The new formula is one that leaders on both sides of the aisle are encouraging other colleagues to pursue. But some public-interest groups charge that jobs fairs are no substitute for the face-to-face contact essential in a democracy.

“Our concern is that elected officials are only hearing from their respective partisan bases and will not expose themselves to criticism. Politics is about competing ideas, and everyone should have a seat at the table,” said William Galston, a cofounder of No Labels, an independent group promoting bipartisanship in Washington, in a statement.

About half of Republicans and two-thirds of Democrats said that they had no town-hall meetings scheduled over the August recess, according to a survey released Aug. 21 by No Labels.

In Miami Tuesday, the Congressional Black Caucus (CBC) wrapped up the fourth of five jobs fairs planned this summer in high-unemployment neighborhoods. Some 120 employers participated, including local government, offering about 3,000 job prospects. Previous jobs fairs were held this month in Atlanta, Detroit, and Cleveland. The CBC hosts a jobs fair in Los Angeles on Aug. 31.

“Unemployment in south Florida is no longer a crisis, but an epidemic,” said freshman Rep. Frederica Wilson (D) of Florida in a statement before Miami’s jobs fair on Tuesday. “It’s time to take matters into our own hands and provide real opportunities for people to get back to work.”

Unemployment in Miami-Dade County is 12.5 percent, but black unemployment is 29 percent in Miami's Liberty City and 26 percent in another Miami neighborhood, Little Haiti – and even higher among black men, says an aide to Congresswoman Wilson.

A former state lawmaker, Wilson began developing contacts with local businesses long before coming to Washington. But aides say that she has used contacts with business groups asking for her help in Congress to enlist their participation in jobs fairs.

Freshman Rep. Benjamin Quayle (R) of Arizona told staff as he took office that the No. 1 concern had to be job creation and to schedule events that reflected that. On Aug. 10, he sponsored a jobs fair promising some 6,000 openings in northern Phoenix and neighboring Paradise Valley. While Arizona’s unemployment rate is 9.3 percent, unemployment in Paradise Valley is well above the national average of 9.2 percent.

“It’s difficult for people to travel around to find jobs, especially with high gas prices,” says Congressman Quayle. “Any small thing we can do to help people to get back to work is something we wanted to pursue.”
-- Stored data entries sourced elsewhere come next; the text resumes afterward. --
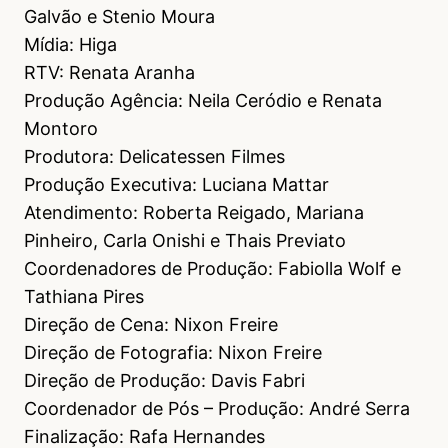
Galvão e Stenio Moura
Mídia: Higa
RTV: Renata Aranha
Produção Agência: Neila Ceródio e Renata
Montoro
Produtora: Delicatessen Filmes
Produção Executiva: Luciana Mattar
Atendimento: Roberta Reigado, Mariana
Pinheiro, Carla Onishi e Thais Previato
Coordenadores de Produção: Fabiolla Wolf e
Tathiana Pires
Direção de Cena: Nixon Freire
Direção de Fotografia: Nixon Freire
Direção de Produção: Davis Fabri
Coordenador de Pós – Produção: André Serra
Finalização: Rafa Hernandes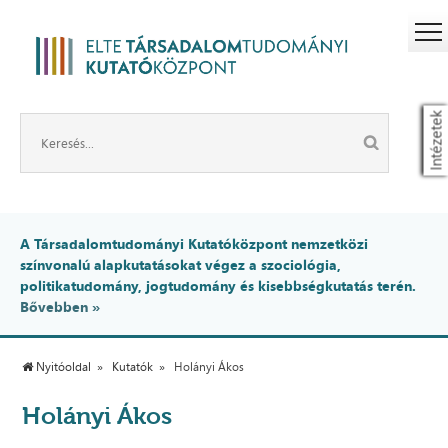
Intézetek
A Társadalomtudományi Kutatóközpont nemzetközi
színvonalú alapkutatásokat végez a szociológia,
politikatudomány, jogtudomány és kisebbségkutatás terén.
Bővebben »
Nyitóoldal
Kutatók
Holányi Ákos
Holányi Ákos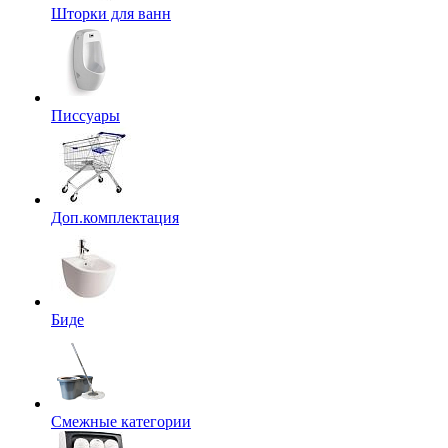
Шторки для ванн
Писсуары
Доп.комплектация
Биде
Смежные категории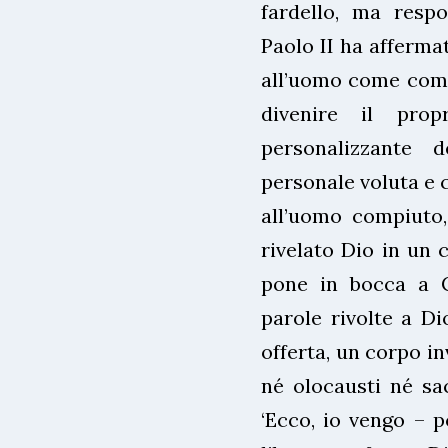
fardello, ma respo
Paolo II ha afferma
all’uomo come compi
divenire il pro
personalizzante d
personale voluta e c
all’uomo compiuto
rivelato Dio in un c
pone in bocca a 
parole rivolte a Di
offerta, un corpo i
né olocausti né sac
‘Ecco, io vengo – p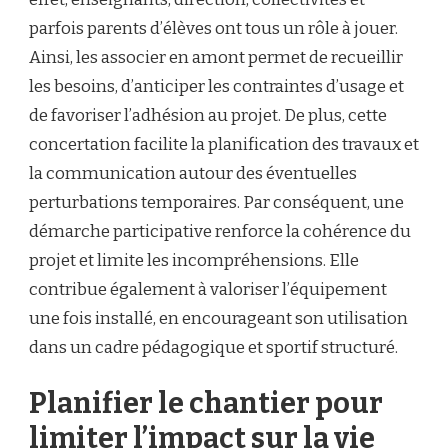
parfois parents d’élèves ont tous un rôle à jouer.
Ainsi, les associer en amont permet de recueillir
les besoins, d’anticiper les contraintes d’usage et
de favoriser l’adhésion au projet. De plus, cette
concertation facilite la planification des travaux et
la communication autour des éventuelles
perturbations temporaires. Par conséquent, une
démarche participative renforce la cohérence du
projet et limite les incompréhensions. Elle
contribue également à valoriser l’équipement
une fois installé, en encourageant son utilisation
dans un cadre pédagogique et sportif structuré.
Planifier le chantier pour
limiter l’impact sur la vie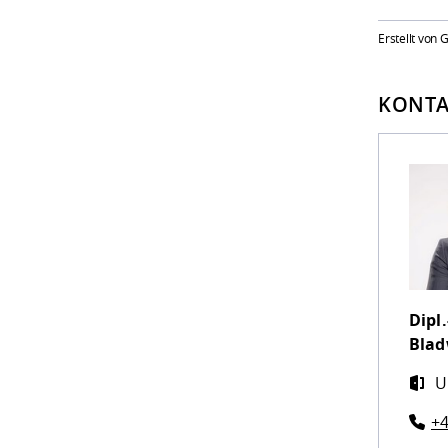
Erstellt von
KONTA
Dipl.
Blad
U
+4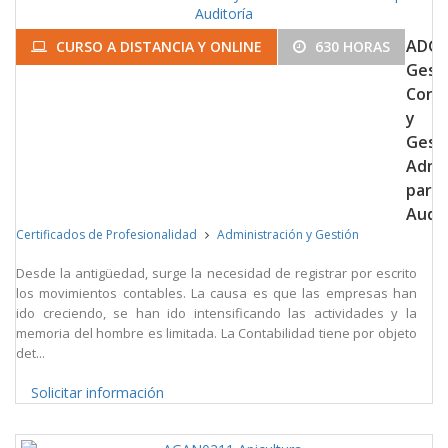
ADGD
CURSO A DISTANCIA Y ONLINE
630 HORAS
Gest
Cont
y
Gest
Admin
para
Audit
Certificados de Profesionalidad
Administración y Gestión
Desde la antigüedad, surge la necesidad de registrar por escrito
los movimientos contables. La causa es que las empresas han
ido creciendo, se han ido intensificando las actividades y la
memoria del hombre es limitada. La Contabilidad tiene por objeto
det...
Solicitar información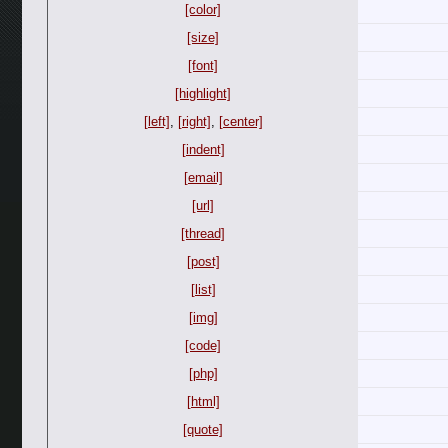
[color]
[size]
[font]
[highlight]
[left]
,
[right]
,
[center]
[indent]
[email]
[url]
[thread]
[post]
[list]
[img]
[code]
[php]
[html]
[quote]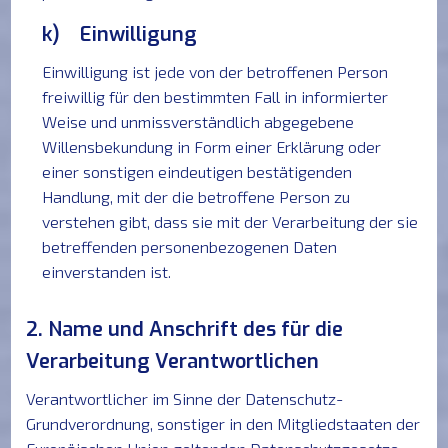
k) Einwilligung
Einwilligung ist jede von der betroffenen Person
freiwillig für den bestimmten Fall in informierter
Weise und unmissverständlich abgegebene
Willensbekundung in Form einer Erklärung oder
einer sonstigen eindeutigen bestätigenden
Handlung, mit der die betroffene Person zu
verstehen gibt, dass sie mit der Verarbeitung der sie
betreffenden personenbezogenen Daten
einverstanden ist.
2. Name und Anschrift des für die
Verarbeitung Verantwortlichen
Verantwortlicher im Sinne der Datenschutz-
Grundverordnung, sonstiger in den Mitgliedstaaten der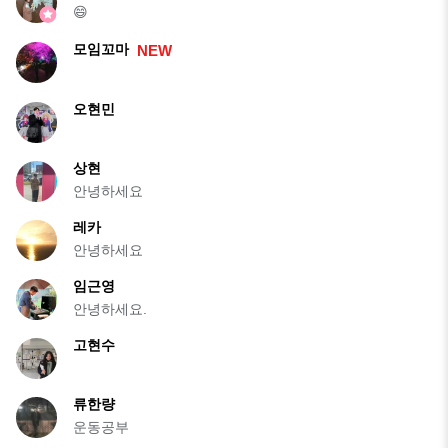
😄
모임꼬마
NEW
오현민
상현
안녕하세요
레카
안녕하세요
임근영
안녕하세요.
고현수
류한량
운동공부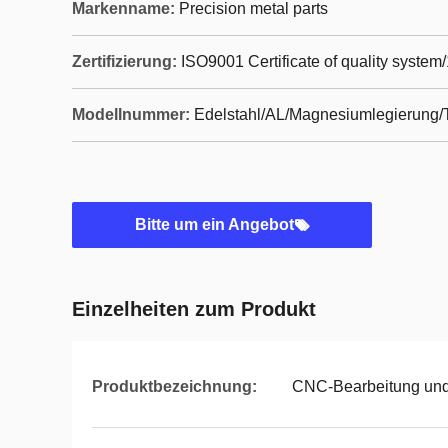
Markenname:
Precision metal parts
Zertifizierung:
ISO9001 Certificate of quality system
Modellnummer:
Edelstahl/AL/Magnesiumlegierung/T
Bitte um ein Angebot
Einzelheiten zum Produkt
Produktbezeichnung:
CNC-Bearbeitung und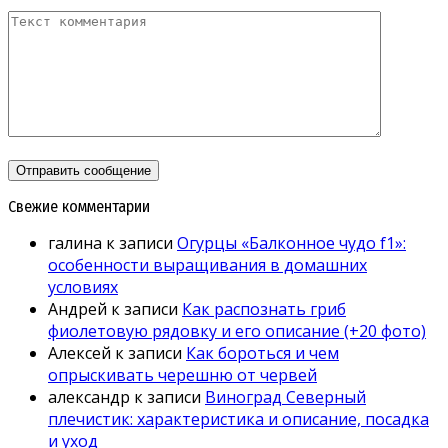
Свежие комментарии
галина
к записи
Огурцы «Балконное чудо f1»:
особенности выращивания в домашних
условиях
Андрей
к записи
Как распознать гриб
фиолетовую рядовку и его описание (+20 фото)
Алексей
к записи
Как бороться и чем
опрыскивать черешню от червей
александр
к записи
Виноград Северный
плечистик: характеристика и описание, посадка
и уход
He also held a forum with local business groups to find out what was preventing them from more hiring. Answer: uncertainty about new government regulation.

In Phoenix, as in the CBC jobs fairs, it’s not clear how many participants actually found a job. “We did hear from some employers who give out offers, and many said they had follow-up interviews,” says Quayle.

Freshman Rep. Jim Renacci (R) of Ohio, a former local businessman and car dealer, began meeting regularly with a local business groups to discuss jobs soon after his upset election in November 2010. Unemployment in his old industrial district has been as high as 14 percent in the last 18 months. He spent several months investigating whether there was enough interest in hiring to make a jobs fair useful.

“It’s difficult around here,” says James Slepian, Congressman Renacci’s chief of staff. “A lot of people looking for jobs do not know where to start, or may have too narrow a focus. But when you put them in front of 100 employers, it opens up opportunities they may not have thought of.”

Renacci’s jobs fair on June 27 was the first in the state sponsored by a member of Congress, aides say.

Congressional leaders would like to see more.

“Jobs are job No. 1 for House Republicans, and members are encouraged to continue hosting these fairs as an effective way to connect job seekers, with job creators, and promote our economic growth policies,” says Rep. Jeb Hensarling (R) of Texas, who chairs the House Republican Conference, in an e-mail.

Democrats have been fighting to get Congress to focus on jobs all year,” says Ellis Brachman, a spokesman for the House Democratic Caucus, in an e-mail. “House Democrats across the country are having events in their districts of all types – from town halls to job fairs to business visits and many other things.”